Womp womp. This is an area have I no familiarity with and exhausted my attempts. As time permits, I’d like to revisit this and dig more into the Messaging Application Programing Interface (MAPI) API.
While I wasn’t able to get any points for this question, I took the opportunity to take few additional (unlimited) guesses during week 3.
Using MFCMAPI.x64.exe, I can preview the properties the .msg file.
After a handful of guesses, 0x001A for PR_MESSAGE_CLASS, is the correct answer. But why?
That’s nice to know, but what causes the envelope to show up? Google: “pr_message_class envelope”
With Outlook open and OutlookSpy installed, I open the email to check it out and edit it. OutlookSpy | IMessage | GetProps.
After I edited the property to a known value, “IPM.Note,” the envelope disappears.
I’m not clear what would cause that in a typical environment. I gather that the key here is if you recognize what is “normal”, you’d be able to see that value standout as an anomaly.
I hashed the contents of the decompressed .pdf for my first attempt. That was wrong.

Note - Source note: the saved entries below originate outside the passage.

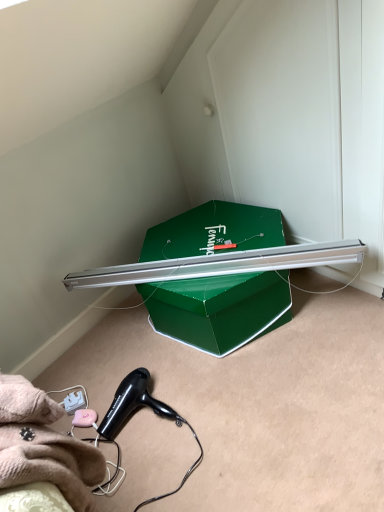 I want to click on free location in front of black plastic hair dryer at lower left, so click(175, 472). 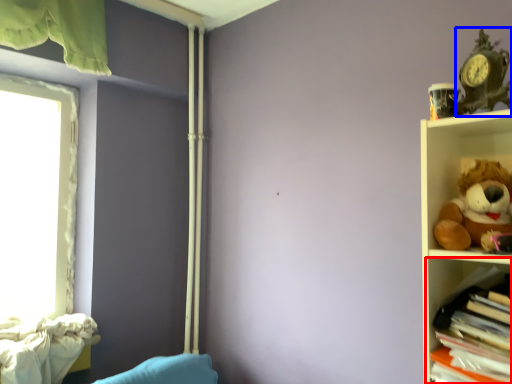 Question: Which of the following is the farthest to the observer, shelf (highlighted by a red box) or toy (highlighted by a blue box)?

Choices:
 (A) shelf
 (B) toy

Answer: (B) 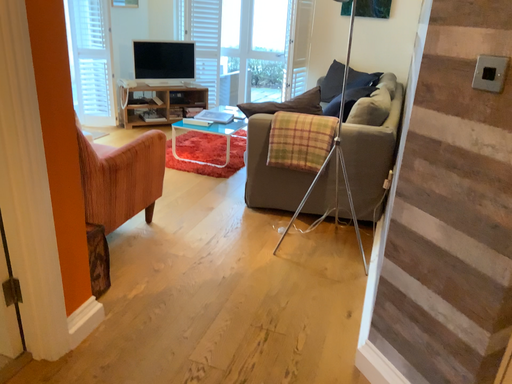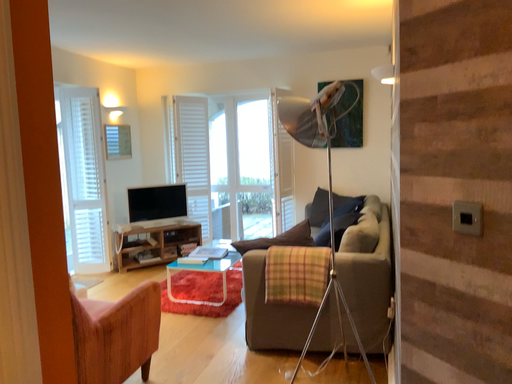 Question: Which way did the camera rotate in the video?

Choices:
 (A) rotated upward
 (B) rotated downward

Answer: (A) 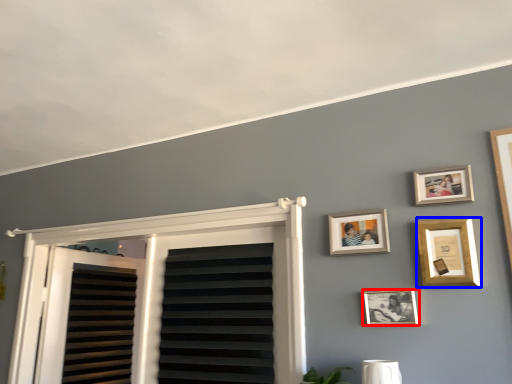 Question: Which object appears farthest to the camera in this image, picture frame (highlighted by a red box) or picture frame (highlighted by a blue box)?

Choices:
 (A) picture frame
 (B) picture frame

Answer: (A) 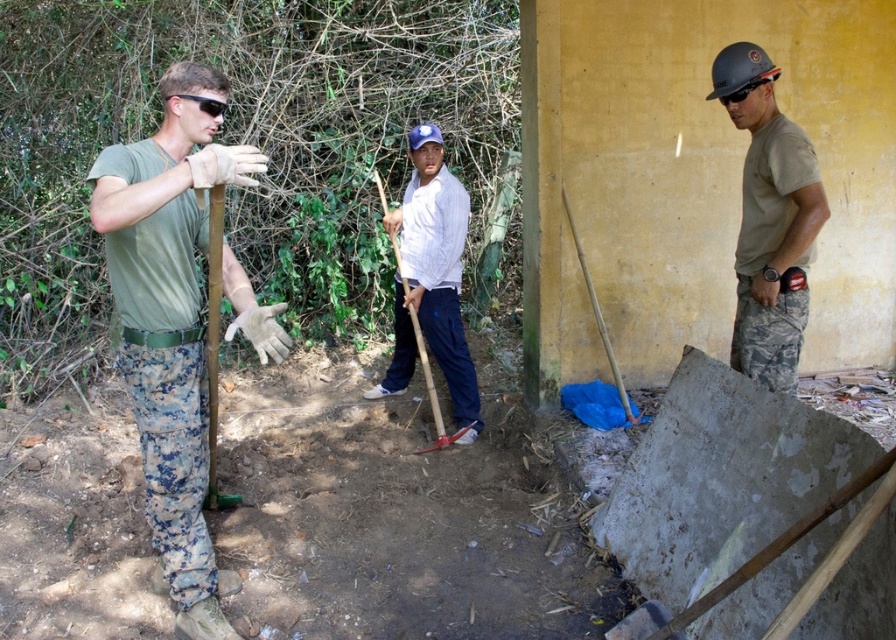 Does point (162, 348) lie behind point (784, 196)?

No, (162, 348) is in front of (784, 196).

Is camouflage pants at center above camouflage pants at right?

No.

Measure the distance between point (x=240, y=164) and camera.

2.61 meters

Image resolution: width=896 pixels, height=640 pixels. In order to click on camouflage pants at center in this screenshot , I will do `click(170, 320)`.

Is point (733, 116) less distant than point (378, 180)?

Yes, it is.

Which is more to the left, camouflage pants at right or wooden shovel at center?

Positioned to the left is wooden shovel at center.

Is point (760, 232) in front of point (403, 289)?

Yes, point (760, 232) is in front of point (403, 289).

This screenshot has width=896, height=640. Find the location of `camouflage pants at right`. camouflage pants at right is located at coordinates (768, 218).

How distant is smooth concrete slab at lower right from camouflage pants at center?

5.84 feet

Looking at this image, is smooth concrete slab at lower right positioned in front of camouflage pants at center?

Yes.

In order to click on smooth concrete slab at lower right in this screenshot , I will do `click(721, 477)`. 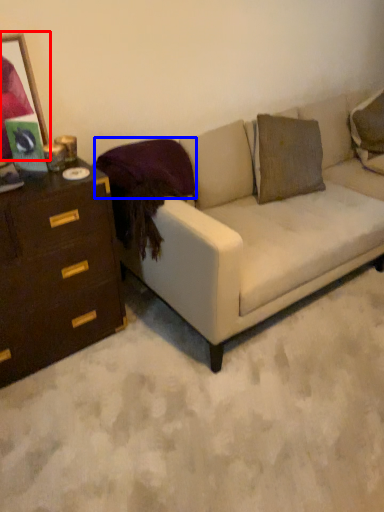 Question: Which object is further to the camera taking this photo, picture frame (highlighted by a red box) or pillow (highlighted by a blue box)?

Choices:
 (A) picture frame
 (B) pillow

Answer: (B) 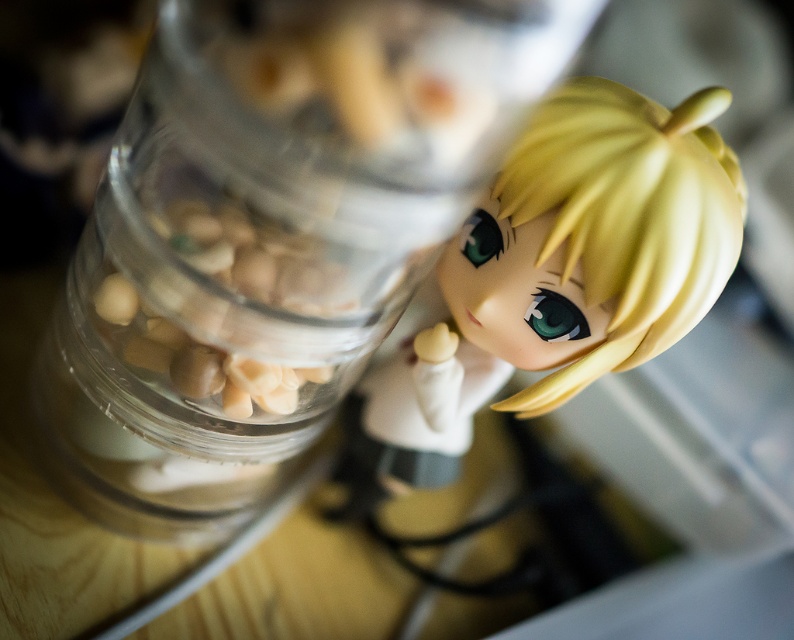 In the scene shown: You are a photographer trying to capture a closeup shot of the transparent glass jar at upper center and the satin blonde doll at upper right. Your camera can focus on objects within a 2.5 inch range. Can both objects be in focus at the same time?

The distance between the transparent glass jar at upper center and the satin blonde doll at upper right is 3.04 inches. Since the camera can only focus within a 2.5 inch range, both objects cannot be in focus simultaneously.

You are arranging items on a shelf and need to know the vertical position of the transparent glass jar at upper center and the translucent glass jar at upper left. Which one is higher up?

The transparent glass jar at upper center is higher up than the translucent glass jar at upper left because it is located above it.

Consider the image. You are a photographer setting up a shot. You have a satin blonde doll at upper right and a translucent glass jar at upper left. Which object should you adjust to ensure both are in frame? Explain your reasoning.

The satin blonde doll at upper right is much taller than the translucent glass jar at upper left. To ensure both are in frame, you should adjust the angle or position of the satin blonde doll at upper right since it is taller and might be blocking the view of the translucent glass jar at upper left or requiring a wider shot to accommodate its height.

After reading the contents of the email, I find there’s an apparent problem with the .zip file. The comment about the file’s first 24 bytes appeared to be a hint. When decompressing the file, the .pdf is not readable. Ah, okay. I’m tracking now.

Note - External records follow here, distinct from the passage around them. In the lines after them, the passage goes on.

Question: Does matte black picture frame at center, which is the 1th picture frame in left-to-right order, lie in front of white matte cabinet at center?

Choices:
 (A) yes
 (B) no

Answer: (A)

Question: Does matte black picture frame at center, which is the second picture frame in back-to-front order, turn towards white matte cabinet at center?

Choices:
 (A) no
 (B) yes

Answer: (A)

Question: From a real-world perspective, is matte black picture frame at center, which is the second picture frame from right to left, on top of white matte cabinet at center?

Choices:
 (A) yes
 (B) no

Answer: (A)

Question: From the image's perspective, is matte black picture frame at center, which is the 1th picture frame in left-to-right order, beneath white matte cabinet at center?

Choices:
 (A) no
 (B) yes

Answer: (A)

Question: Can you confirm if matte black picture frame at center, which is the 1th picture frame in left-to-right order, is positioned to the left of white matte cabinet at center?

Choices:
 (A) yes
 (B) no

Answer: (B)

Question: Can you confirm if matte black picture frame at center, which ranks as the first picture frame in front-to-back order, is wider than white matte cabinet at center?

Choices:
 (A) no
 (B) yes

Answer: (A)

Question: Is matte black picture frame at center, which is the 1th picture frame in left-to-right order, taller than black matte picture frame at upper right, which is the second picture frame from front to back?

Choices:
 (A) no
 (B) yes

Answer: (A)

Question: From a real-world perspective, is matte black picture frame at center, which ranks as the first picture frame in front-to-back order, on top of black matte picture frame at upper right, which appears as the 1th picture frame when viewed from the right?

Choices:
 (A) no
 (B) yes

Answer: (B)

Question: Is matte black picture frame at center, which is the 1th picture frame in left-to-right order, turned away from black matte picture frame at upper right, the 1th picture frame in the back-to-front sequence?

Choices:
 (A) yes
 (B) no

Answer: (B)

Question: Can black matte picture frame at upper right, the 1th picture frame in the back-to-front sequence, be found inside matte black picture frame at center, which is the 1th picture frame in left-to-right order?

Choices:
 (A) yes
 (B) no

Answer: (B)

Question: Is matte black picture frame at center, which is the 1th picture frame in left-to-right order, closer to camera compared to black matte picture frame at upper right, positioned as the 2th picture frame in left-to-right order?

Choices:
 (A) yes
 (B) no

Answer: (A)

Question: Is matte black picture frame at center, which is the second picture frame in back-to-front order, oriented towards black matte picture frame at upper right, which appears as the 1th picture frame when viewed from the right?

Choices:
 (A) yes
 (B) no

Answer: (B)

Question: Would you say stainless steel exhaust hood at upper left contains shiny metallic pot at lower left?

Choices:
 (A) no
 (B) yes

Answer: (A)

I started with comparing the corrupt .zip file, and a known good .zip file. I looked for 0x00 values within the first 24 bytes. For simplicity, I used the evidence object already provided. I selected View | Synchronize & Compare in X-Ways Forensics. I noted that the offsets 18-21 might be different.
What sort of structure does a .zip typical have? Florian Buchholz has documentation on that, which notes that offsets 18-21 represent the compressed size of the file in little-endian.
GOAT.zip is 369,547 bytes. What’s that in hex (little-endian)? Using the programmer calculator, it’s 0x8BA305. I’ll need to try it by editing the file with a hex editor.
I already have the original evidence object saved locally to open it in WinHex. But if I didn’t, I would I select Recovery/Copy from the Directory Browser.
With GOAT.zip open in WinHex, I make the change to offsets 18 and 19.
After adding the edited file back into XWF, I’m now able to preview the file, GOAT.pdf.
Knowing that I’m able to preview it, I just have to hash the file.
From the Directory Browser, I can use the context menu to take a refined volume snapshot to compute the MD5 hash.
After a quick hash calculation, I can now copy it from the context menu.